> _EXERCISE GOAL_:
Each line of the records that holds "Security" should be shown in full.

PROVIDED MATERIAL below:

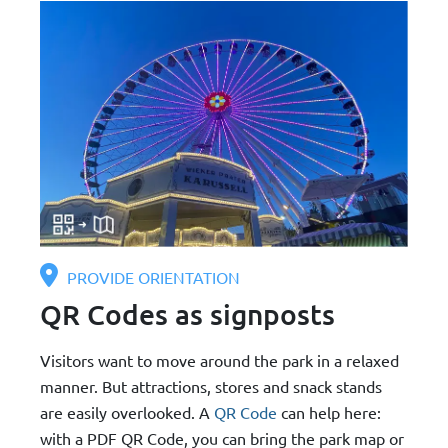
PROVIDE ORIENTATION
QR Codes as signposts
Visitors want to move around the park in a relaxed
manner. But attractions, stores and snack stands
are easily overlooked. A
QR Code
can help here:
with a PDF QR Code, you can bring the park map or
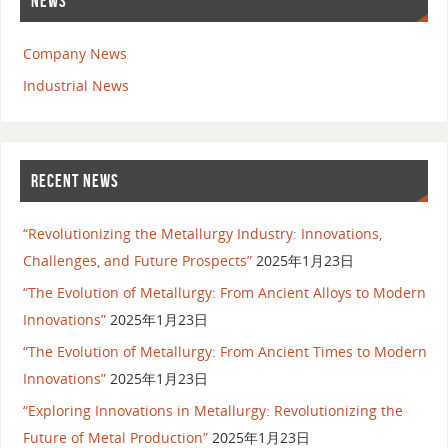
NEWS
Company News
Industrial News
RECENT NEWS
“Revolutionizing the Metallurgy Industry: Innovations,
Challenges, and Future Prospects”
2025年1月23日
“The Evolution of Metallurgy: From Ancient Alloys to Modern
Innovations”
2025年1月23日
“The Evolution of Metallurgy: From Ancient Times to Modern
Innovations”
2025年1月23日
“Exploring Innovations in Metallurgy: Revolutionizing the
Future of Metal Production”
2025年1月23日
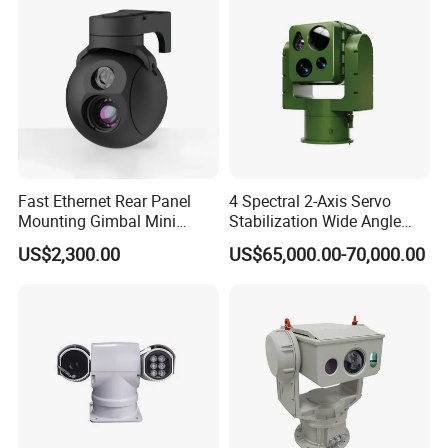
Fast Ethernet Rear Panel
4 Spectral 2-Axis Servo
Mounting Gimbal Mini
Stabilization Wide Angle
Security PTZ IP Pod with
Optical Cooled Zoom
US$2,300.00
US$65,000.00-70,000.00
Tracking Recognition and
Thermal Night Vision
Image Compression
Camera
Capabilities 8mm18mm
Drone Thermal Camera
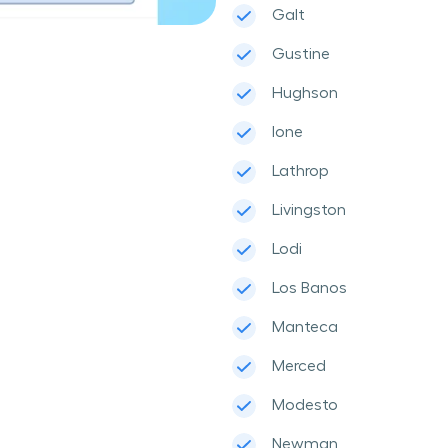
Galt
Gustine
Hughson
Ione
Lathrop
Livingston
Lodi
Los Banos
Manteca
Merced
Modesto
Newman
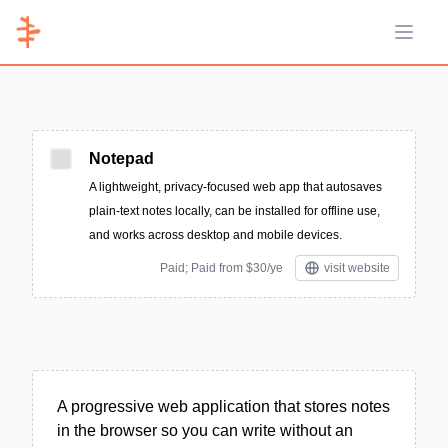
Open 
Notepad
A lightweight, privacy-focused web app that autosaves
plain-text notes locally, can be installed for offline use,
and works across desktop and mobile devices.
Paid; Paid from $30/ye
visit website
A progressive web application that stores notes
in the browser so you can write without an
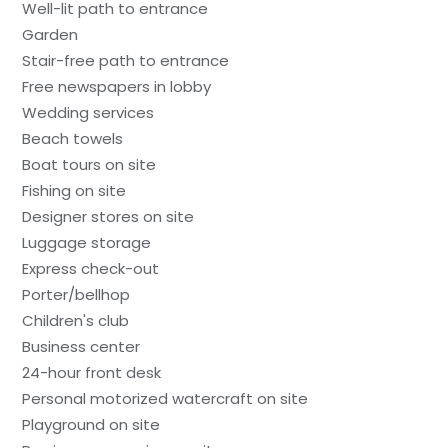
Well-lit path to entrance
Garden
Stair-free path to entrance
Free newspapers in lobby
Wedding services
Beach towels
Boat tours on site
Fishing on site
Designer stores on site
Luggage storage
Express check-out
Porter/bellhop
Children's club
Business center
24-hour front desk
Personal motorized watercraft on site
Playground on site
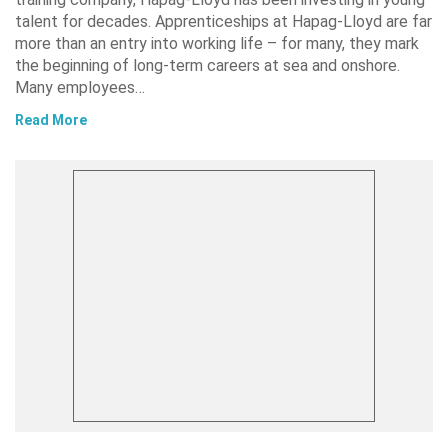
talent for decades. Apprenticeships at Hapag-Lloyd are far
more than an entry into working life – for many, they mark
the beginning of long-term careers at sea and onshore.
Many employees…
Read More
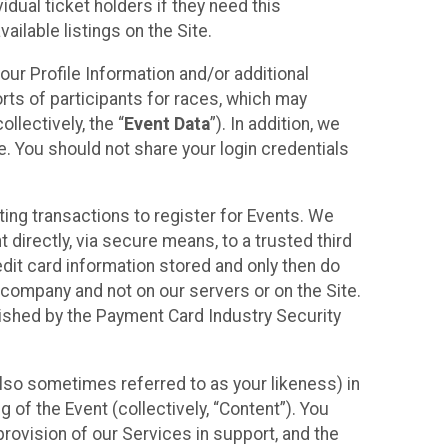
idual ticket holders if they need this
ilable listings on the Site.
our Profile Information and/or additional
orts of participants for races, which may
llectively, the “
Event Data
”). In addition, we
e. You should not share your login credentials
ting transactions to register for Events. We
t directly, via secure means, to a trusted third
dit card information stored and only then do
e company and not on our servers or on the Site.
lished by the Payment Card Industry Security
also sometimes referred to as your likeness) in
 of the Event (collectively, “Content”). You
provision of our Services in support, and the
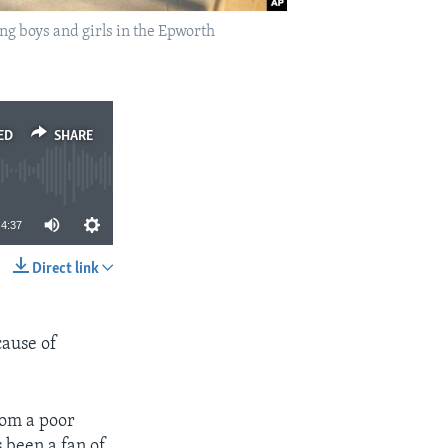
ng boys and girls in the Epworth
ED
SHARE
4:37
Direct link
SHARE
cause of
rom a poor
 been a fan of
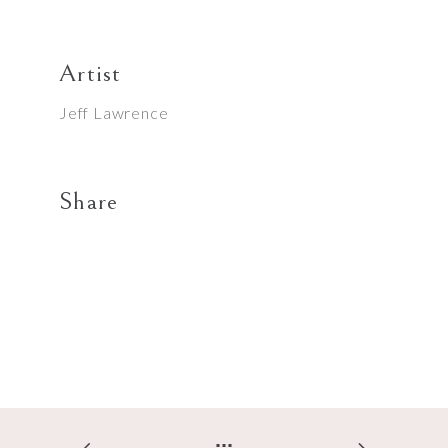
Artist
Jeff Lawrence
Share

End of PROVIDED MATERIAL.

> _ANSWER TO THIS PROBLEM_:
Security PTZ IP Pod with
lished by the Payment Card Industry Security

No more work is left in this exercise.